Start of Listed records

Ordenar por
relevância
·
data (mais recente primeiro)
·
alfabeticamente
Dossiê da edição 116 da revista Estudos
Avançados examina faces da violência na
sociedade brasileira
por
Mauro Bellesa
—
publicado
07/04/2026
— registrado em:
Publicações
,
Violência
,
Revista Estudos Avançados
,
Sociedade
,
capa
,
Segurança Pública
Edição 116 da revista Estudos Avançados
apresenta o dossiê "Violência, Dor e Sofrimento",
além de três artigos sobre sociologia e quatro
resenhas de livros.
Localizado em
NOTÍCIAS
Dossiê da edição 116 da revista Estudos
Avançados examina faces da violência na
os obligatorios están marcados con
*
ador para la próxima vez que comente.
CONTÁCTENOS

End of Listed records
Start of Listed records

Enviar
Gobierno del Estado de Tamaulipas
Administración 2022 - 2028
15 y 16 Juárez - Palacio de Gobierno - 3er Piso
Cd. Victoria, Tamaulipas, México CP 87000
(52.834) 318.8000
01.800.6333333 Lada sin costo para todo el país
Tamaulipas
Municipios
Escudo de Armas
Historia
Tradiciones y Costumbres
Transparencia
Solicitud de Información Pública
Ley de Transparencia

End of Listed records

**What is being asked**:
With the first line being the one containing "alfabeticamente" and the last line the one containing "CONTÁCTENOS", transcribe exactly the lines above that fall in that range.

**Reply**:
alfabeticamente
Dossiê da edição 116 da revista Estudos
Avançados examina faces da violência na
sociedade brasileira
por
Mauro Bellesa
—
publicado
07/04/2026
— registrado em:
Publicações
,
Violência
,
Revista Estudos Avançados
,
Sociedade
,
capa
,
Segurança Pública
Edição 116 da revista Estudos Avançados
apresenta o dossiê "Violência, Dor e Sofrimento",
além de três artigos sobre sociologia e quatro
resenhas de livros.
Localizado em
NOTÍCIAS
Dossiê da edição 116 da revista Estudos
Avançados examina faces da violência na
os obligatorios están marcados con
*
ador para la próxima vez que comente.
CONTÁCTENOS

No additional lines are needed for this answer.